At the end of a week we adjourned to the Sierras on a fishing excursion, and spent several days in camp under snowy Castle Peak, and fished successfully for trout in a bright, miniature lake whose surface was between ten and eleven thousand feet above the level of the sea; cooling ourselves during the hot August noons by sitting on snow banks ten feet deep, under whose sheltering edges fine grass and dainty flowers flourished luxuriously; and at night entertaining ourselves by almost freezing to death. Then we returned to Mono Lake, and finding that the cement excitement was over for the present, packed up and went back to Esmeralda. Mr. Ballou reconnoitred awhile, and not liking the prospect, set out alone for Humboldt.

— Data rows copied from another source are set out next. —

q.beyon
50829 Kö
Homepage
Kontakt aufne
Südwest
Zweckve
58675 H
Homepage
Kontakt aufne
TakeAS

About this time occurred a little incident which has always had a sort of interest to me, from the fact that it came so near "instigating" my funeral. At a time when an Indian attack had been expected, the citizens hid their gunpowder where it would be safe and yet convenient to hand when wanted. A neighbor of ours hid six cans of rifle powder in the bake-oven of an old discarded cooking stove which stood on the open ground near a frame out-house or shed, and from and after that day never thought of it again. We hired a half-tamed Indian to do some washing for us, and he took up quarters under the shed with his tub. The ancient stove reposed within six feet of him, and before his face. Finally it occurred to him that hot water would be better than cold, and he went out and fired up under that forgotten powder magazine and set on a kettle of water. Then he returned to his tub.

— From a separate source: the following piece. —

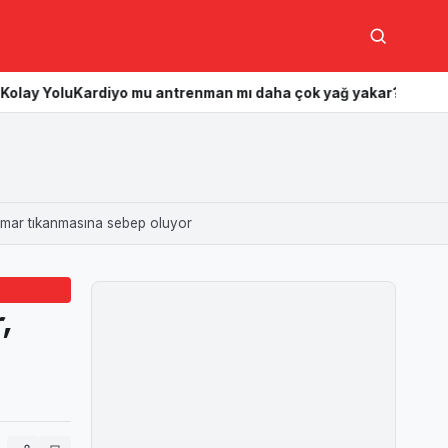
Ara
trenman mı daha çok yağ yakar? Hangisi daha etkili?
Kas kazanma
 damar tıkanmasına sebep oluyor
,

I entered the shed presently and threw down some more clothes, and was about to speak to him when the stove blew up with a prodigious crash, and disappeared, leaving not a splinter behind. Fragments of it fell in the streets full two hundred yards away. Nearly a third of the shed roof over our heads was destroyed, and one of the stove lids, after cutting a small stanchion half in two in front of the Indian, whizzed between us and drove partly through the weather-boarding beyond. I was as white as a sheet and as weak as a kitten and speechless. But the Indian betrayed no trepidation, no distress, not even discomfort. He simply stopped washing, leaned forward and surveyed the clean, blank ground a moment, and then remarked:
"Mph! Dam stove heap gone!"—and resumed his scrubbing as placidly as if it were an entirely customary thing for a stove to do. I will explain, that "heap" is "Injun-English" for "very much." The reader will perceive the exhaustive expressiveness of it in the present instance.